Task directions.
Leave out the pictures, then output the lines of the records below from the first through the one containing "простотой. Этот цвет подталкивает".

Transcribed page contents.
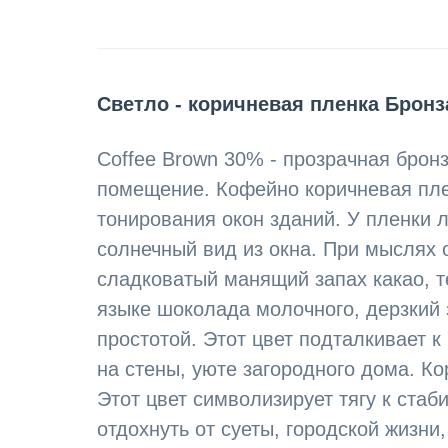
Светло - коричневая пленка Бронз
Coffee Brown 30% - прозрачная брон
помещение. Кофейно коричневая пле
тонирования окон зданий. У пленки 
солнечный вид из окна. При мыслях
сладковатый манящий запах какао, т
языке шоколада молочного, дерзкий 
простотой. Этот цвет подталкивает 
на стены, уюте загородного дома. К
Этот цвет символизирует тягу к стаб
отдохнуть от суеты, городской жизни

Solved exercise.
Светло - коричневая пленка Бронз
Coffee Brown 30% - прозрачная брон
помещение. Кофейно коричневая пле
тонирования окон зданий. У пленки 
солнечный вид из окна. При мыслях
сладковатый манящий запах какао, т
языке шоколада молочного, дерзкий 
простотой. Этот цвет подталкивает 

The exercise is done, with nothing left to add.